I was lucky to discover Spurn and Kilnsea quite by chance in 1988, when I was looking for an affordable property to restart my life at the age of 58. Looking back at those early years here, they were a voyage of discovery as I had moved here from the New Forest area in Hampshire.
Kew Villa, is, I was led to believe, an old army hut dating from the first World War. It had been updated when I bought it, but compared with anything I had lived in before it was very primitive and ‘quaint’. I purchased it from Mr. and Mrs. Ernie Norwood. I was looking for a paddock, and Kew Villa is situated on almost one acre of land. I am an avid gardener and I spent ten happy years there constructing a lovely garden and a small Caravan Club certificated location. My reason for mentioning the paddock in this article is that it is a ‘ridge and furrow’ field, and although it is not complete now, you can still see the ridges and furrows quite clearly in places. Unfortunately the best field of this nature in Kilnsea, at Southfield Farm, was ploughed up in the nineties.
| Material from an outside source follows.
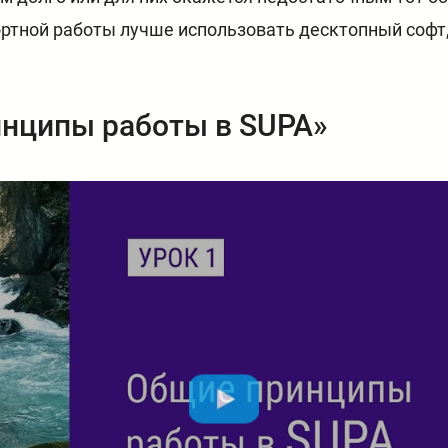
ортной работы лучше использовать десктопный соф
нципы работы в SUPA»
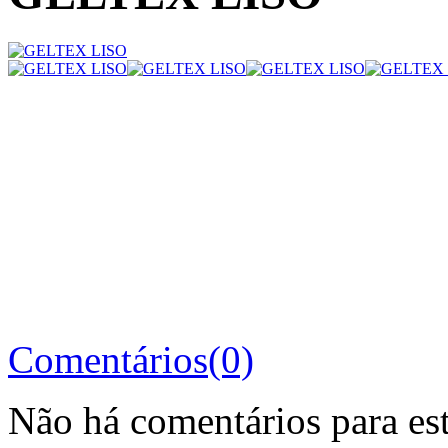
Comentários(0)
Não há comentários para es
Kew Villa has no foundations, I even had ‘indoor plants’ (Convolvulus), climbing up the inside walls which amused me. When I moved in there on September 14th 1988 the weather was very stormy, I was living on my own, and was very concerned at a banging noise, only to discover the walls hitting the settee, which I moved, then the carpet was flying up and down! All very disconcerting. The cottage boasted a coal fire, the first I had for years. I went outside to chop some sticks for tinder when I noticed that my ‘patio’ was made up of grave stones! I realised then that I was living in a very unusual house and in an even more interesting area. Since that discovery SKEALS have managed to raise the stones and are doing ‘detective’ work on them at the moment
In March 1990 the weather was very stormy again, with an unusual westerly gale and a high tide. The police knocked on my door and said I had to evacuate to the Crown & Anchor, as they had a first floor where we could shelter from the high tide. I placed my most valuable possessions (my photo albums) on top of the wardrobe in case I was flooded, and did as I was told. It was a very jolly group there, until the river became really rough and was breaking over the windows, which in those days were just one big pane of glass. They looked as though they would give way any second. We took it in turns to mop up the water that was seeping under the front door. The noise was really very frightening. The waves were racing along the side of the pub into the car park, which was a field, and was lower than the road. This filled with water and stayed there for several days. However, it was also the saving grace for my cottage, as it stopped the water from reaching it.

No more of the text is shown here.